Transplanting Disney’s popular U.S. entertainment abroad hasn’t always been easy.
With the opening of Euro Disneyland — later renamed Disneyland Paris — Disney faced strong resistance from French activists who were leery of an invasion of American culture served up by Mickey Mouse and Dumbo the flying elephant.
The park, owned by Euro Disney SCA, a public company in which Disney holds an 82% stake, anticipated 11 million visitors a year but attracted only about 9.8 million in the first full year. It didn’t help that a recession hit Europe at about the same time the park opened.
Disney made adjustments to appeal to the French, such as lifting an alcohol ban and reverting Disney characters with French origins to their original names. The castle of Sleeping Beauty is known as Le Chateau de la Belle au Bois Dormant.
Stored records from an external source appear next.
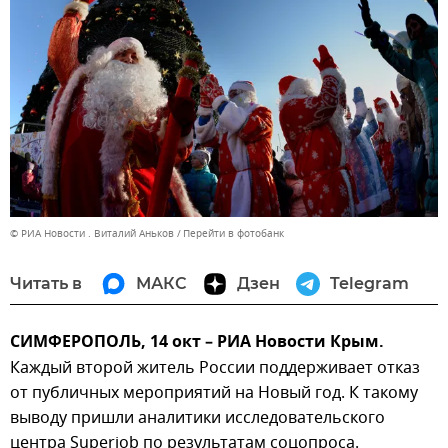
© РИА Новости . Виталий Аньков
Перейти в фотобанк
Читать в
МАКС
Дзен
Telegram
СИМФЕРОПОЛЬ, 14 окт – РИА Новости Крым.
Каждый второй житель России поддерживает отказ
от публичных мероприятий на Новый год. К такому
выводу пришли аналитики исследовательского
центра Superjob по результатам соцопроса.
“We did bend to some of it,” said Mickey Steinberg, executive vice president and chief operating officer of Disney Imagineering, who retired in 1994. “We did serve wine.”
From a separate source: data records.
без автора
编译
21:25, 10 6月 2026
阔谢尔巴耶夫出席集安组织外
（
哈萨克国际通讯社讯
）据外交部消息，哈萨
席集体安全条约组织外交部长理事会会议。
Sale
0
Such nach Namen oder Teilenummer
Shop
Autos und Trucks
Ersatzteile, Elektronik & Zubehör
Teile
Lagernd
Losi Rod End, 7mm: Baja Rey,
But Steinberg said his biggest problems had more to do with meeting construction deadlines and working with foreign crews under restrictive French guidelines.
“Disney didn’t have the experience their people have today,” he said.
When plans were launched about a decade later to build the next international theme park in Hong Kong, Disney executives took steps to avoid cultural blunders. In that project, Disney has a 47% stake in the joint venture with the Hong Kong government.
Disney employed feng shui experts to pick the opening date for Hong Kong Disneyland — Sept. 12, 2005 — and to improve the theme park’s chi or positive energy. In Chinese, the number four is considered bad luck, so there are no fourth-floor buttons in the elevators at the hotels in the Hong Kong park.
Still, the park suffered a bumpy first year, drawing 5.2 million visitors, 400,000 short of its target of 5.6 million.
Marks said the park was much too small — only 68 acres — and the attractions were not the high quality of those in the Anaheim or Florida parks.
Perhaps Disney’s smoothest theme park opening outside of the U.S. was its very first in Tokyo in 1983. That project was built by Disney but operated by a Japan-based leisure and hospitality company, Oriental Land Co., with a licensing agreement with Disney.
The 115-acre park was built with near-identical attractions to those in Disneyland, and last year hosted 16.6 million visitors, according to Aecom and the Themed Entertainment Assn.
“The community wanted Disney there,” said David Koenig, the author of several books about Disney.
Steinberg predicted that Disney’s biggest problem at the Shanghai park will be managing crowds. About 330 million people are estimated to live within a three-hour drive or train ride from Shanghai Disney.
“They are going to have larger rushes of crowds than they have ever witnessed,” Steinberg said.
Whatever the challenges, Disney – with 10 other parks in its portfolio – has more practice at building abroad than any other theme park operator.
“Disney has learned a lot from the issues of Hong Kong and Paris,” said Naveen Sarma, a Standard & Poor’s credit analyst who follows Disney. “And so they have taken a much more hands-on approach” with the Shanghai park.
Nicole Liu and Yingzhi Yang in The Times’ Beijing bureau contributed to this report.